Swapping sweet things for savory, such as potato chips (UK: crisps) won't reduce the risk of tooth decay because they also create an acid environment. Acid environments inside your mouth increase the risk of cavities.

Adults should try getting little trick-or-treat toys, rather than sweets, or sugar-free candy, the Foundation suggests. Giving away fruit or breadsticks during Halloween may be worth a try. If you are going to give away sweet things, try to avoid sticky ones that stay in the teeth longer, such as toffee.

Researchers from Temple University, USA, also say it is not such a bad idea to let children gorge themselves with candy during Halloween so that the sugar is out of their system more rapidly. Pediatric dentist, Mark Helpin, Temple University, said:

The frequency of eating candy, and other refined carbohydrates, and their stickiness, are big factors in creating the risk of caries (cavities).

Carbohydrates can change the pH balance in the mouth - it becomes more acidic, raising the risk of cavities. Whenever a sugar laden candy is eaten - sugar is a carbohydrate - it can take up to an hour for the acidity in the mouth to go away. If a child has a sweet candy every hour for five hours, rather than gorging themselves in one go, the acid environment in the mouth may last much longer.

Dr. Helpin said:

If I eat a piece of candy now, the pH in my mouth will become acidic, and it will take 30-60 minutes for it to become normal. If I eat 2 or 3 pieces of candy when I eat that first one, my mouth stays acid the same length of time that it would if I ate just that single piece. It's still 30-60 minutes. If I keep eating candy throughout the day, there is acid in my mouth for a much longer period of time. The longer teeth are in an acid environment, the greater the risk they will become decayed.

Helpin suggest allowing the kids to have "a bunch now and another bunch much later", rather than spreading small amounts every hour over a long period. As with the British Dental Health Foundation, Helpin explains that mealtimes are ideal for dispensing sugar-laden goodies, when saliva production is higher.

Helpin stresses the importance of encouraging children to brush their teeth after chewing candy. Even if there are no toothbrushes handy, rinsing their mouths out with water three or four times after eating helps lower acidity levels in the mouth.

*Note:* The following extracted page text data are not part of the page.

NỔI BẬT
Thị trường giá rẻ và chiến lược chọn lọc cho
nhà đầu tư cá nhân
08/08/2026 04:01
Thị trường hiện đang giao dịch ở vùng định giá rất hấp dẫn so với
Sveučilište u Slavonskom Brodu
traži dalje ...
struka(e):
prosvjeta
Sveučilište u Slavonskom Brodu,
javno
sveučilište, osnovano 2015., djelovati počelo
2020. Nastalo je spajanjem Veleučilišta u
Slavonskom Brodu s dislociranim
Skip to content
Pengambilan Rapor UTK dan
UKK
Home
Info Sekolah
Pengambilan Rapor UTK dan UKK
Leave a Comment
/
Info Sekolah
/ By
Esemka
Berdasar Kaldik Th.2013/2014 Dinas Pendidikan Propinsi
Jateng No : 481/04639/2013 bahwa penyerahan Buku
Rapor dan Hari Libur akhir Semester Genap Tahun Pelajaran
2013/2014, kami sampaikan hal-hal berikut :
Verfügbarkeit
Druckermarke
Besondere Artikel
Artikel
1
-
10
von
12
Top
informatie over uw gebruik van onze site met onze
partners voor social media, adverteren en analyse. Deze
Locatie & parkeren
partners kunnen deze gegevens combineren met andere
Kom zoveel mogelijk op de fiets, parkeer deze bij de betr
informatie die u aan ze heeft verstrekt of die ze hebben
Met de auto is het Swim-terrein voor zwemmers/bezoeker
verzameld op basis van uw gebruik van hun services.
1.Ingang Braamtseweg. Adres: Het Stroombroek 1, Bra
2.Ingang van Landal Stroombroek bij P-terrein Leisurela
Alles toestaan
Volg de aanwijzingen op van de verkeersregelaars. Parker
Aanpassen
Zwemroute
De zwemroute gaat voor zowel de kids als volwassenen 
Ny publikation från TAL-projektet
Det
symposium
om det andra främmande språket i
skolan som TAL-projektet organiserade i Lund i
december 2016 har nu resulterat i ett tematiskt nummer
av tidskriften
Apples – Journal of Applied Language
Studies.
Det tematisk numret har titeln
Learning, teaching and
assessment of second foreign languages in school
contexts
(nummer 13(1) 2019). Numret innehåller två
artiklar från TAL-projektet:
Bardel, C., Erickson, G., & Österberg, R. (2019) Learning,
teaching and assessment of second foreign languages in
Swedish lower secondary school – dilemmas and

Helpin, along with the British Dental Health Foundation, and several dental organizations dispels the myth of giving chips and pretzels:

Chips and pretzels are also carbohydrates and they also will create an acid environment that can create cavities. These treats and snacks get stuck on your teeth, and that's the stickiness factor.

Dr. Helpin says he gives out sugar-free candies and avoids sticky ones.

On a practical note, Helpin says:

(Ultimately) it's not realistic to think you can tell your child you can't have candy, cookies, cakes, or other treats. Those are the things most people enjoy and we want our kids to enjoy life.